There was a rustling noise, then I heard her blow her nose. It was his turn to be silent. I thought that, like me, he must have been digesting her fear of Berris
not
coming back, when what any sensible person should fear most was that he
would
. But when he answered, I realized he must have been thinking about something completely different.

‘Look at you. How could a woman like you be afraid of being alone? You think Berris is the only man alive who can see?’

‘But I was. For years. More than ten years. I can’t go back to that.’

It felt funny hearing her describe her life with me as though I wasn’t in it. Funny hiding outside on the stairs, unseen, hearing her say that.

‘Because you love him?’

‘Yes.’ It was quiet for a bit. Then, ‘He’s all I have. I can’t go back to how it was before, being a single mum again, every decision mine, night after night with no company, just me on my own with the ticking clock. I’m not one of those women who don’t want to cook, who don’t want to listen. He tells me to do something and it’s done. But
this
? I can’t understand why it’s happening. Why is he doing it? Why?’

When Lemon spoke, his voice was so low it was a strain for me to hear it. ‘Look at you with you crying and you bawling and you moaning and complaining. You think Berris want a woman to walk over? The man don’t need no doormat. You want respect you gotta earn it. Show him your own mind. Let him see you can do for youself. Let him know you’s not some kinda bups he’s dealing with.’

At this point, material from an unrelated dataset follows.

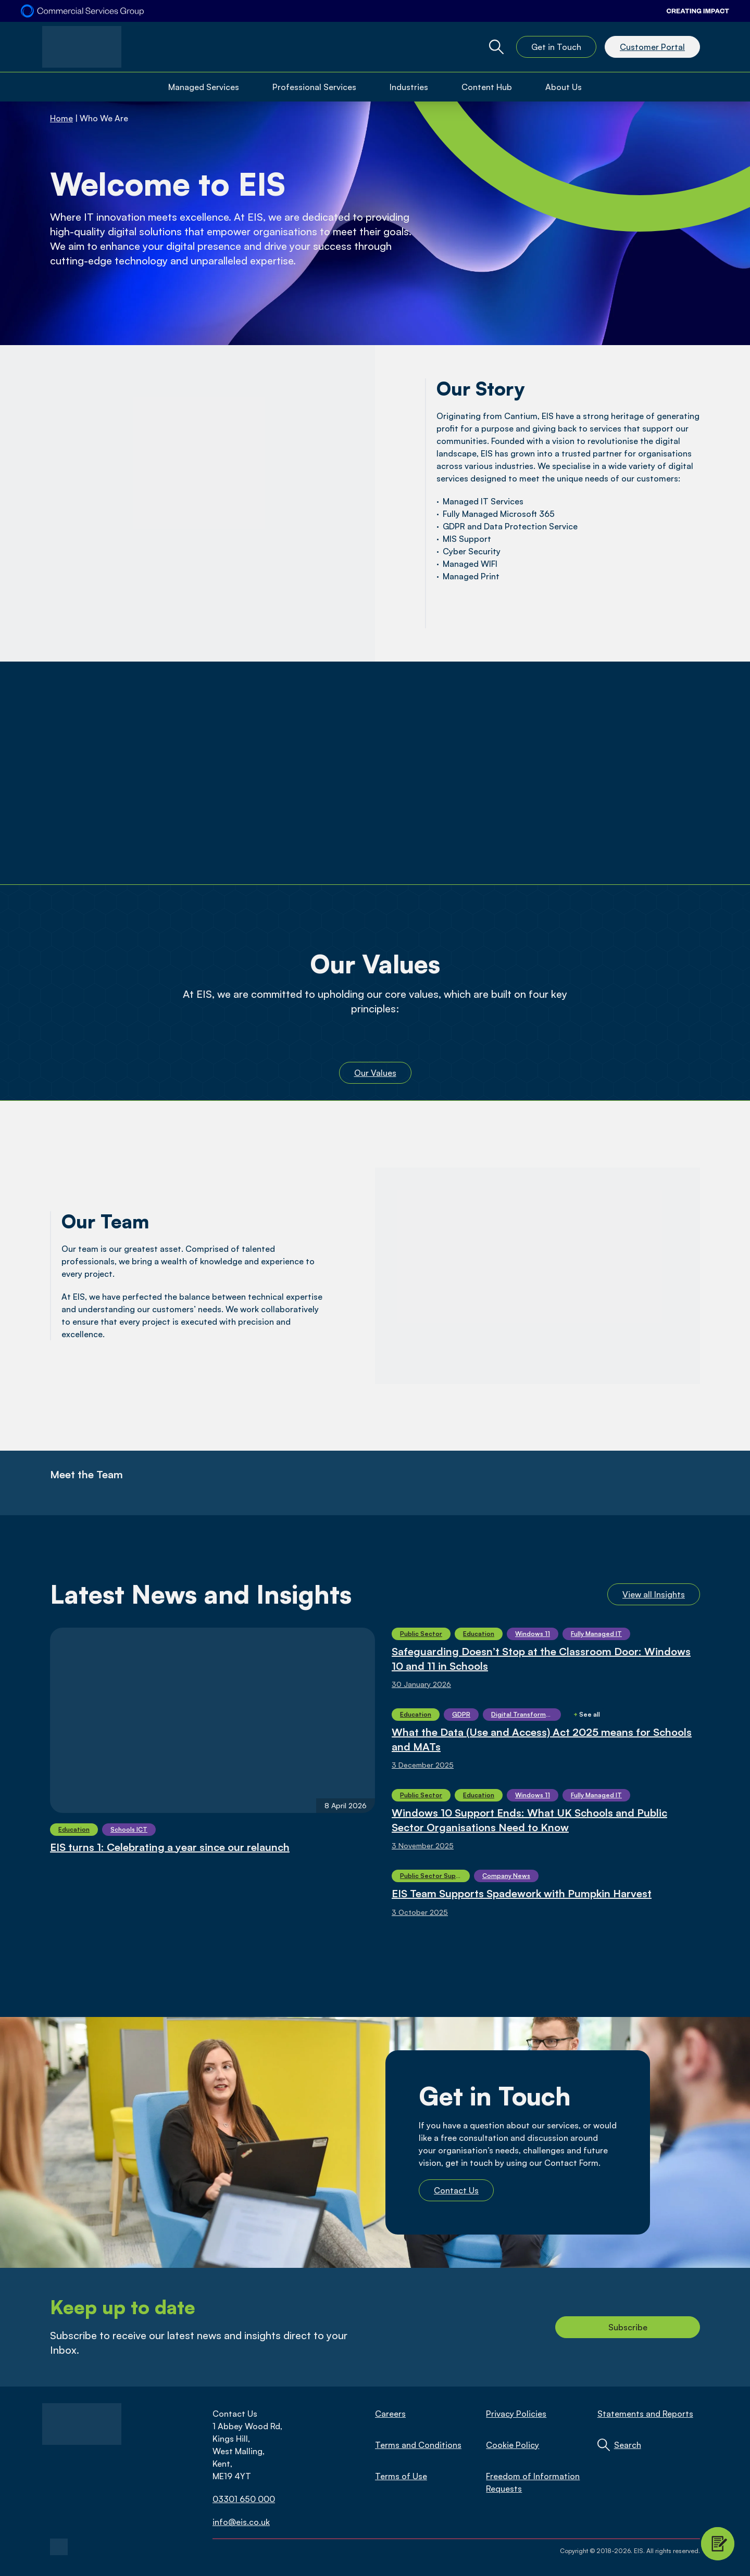 The image size is (750, 2576). What do you see at coordinates (421, 1634) in the screenshot?
I see `Public Sector` at bounding box center [421, 1634].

She laughed, loud and disbelieving. ‘I think he’d probably kill me.’

‘Remember I known Berris his whole life. Don’t need no private investigator to tell me what he want. I heard it myself, straight from the horse’s mouth.’

‘Berris told you this himself?’

‘Would I lie?’

‘And you really think it’d work?’ For the first time during their discussion there was hope in her voice.

‘I
know
it will,’ he said.

This time when she laughed it sounded like a proper laugh. ‘Look at me. I’m a mess. I think I need a cup of tea,’ she said.

‘Let me get it.’

I stood up as the living-room door opened and Lemon stepped out into the hallway. He looked surprised to see me. I was styling it for dear life, like no way had I been earwigging, just coming down the stairs naturally, and he looked kind of puzzled, like he was trying to see through my act.

‘Hi,’ I said.

‘I’m making hot drinks. You want one?’ he asked.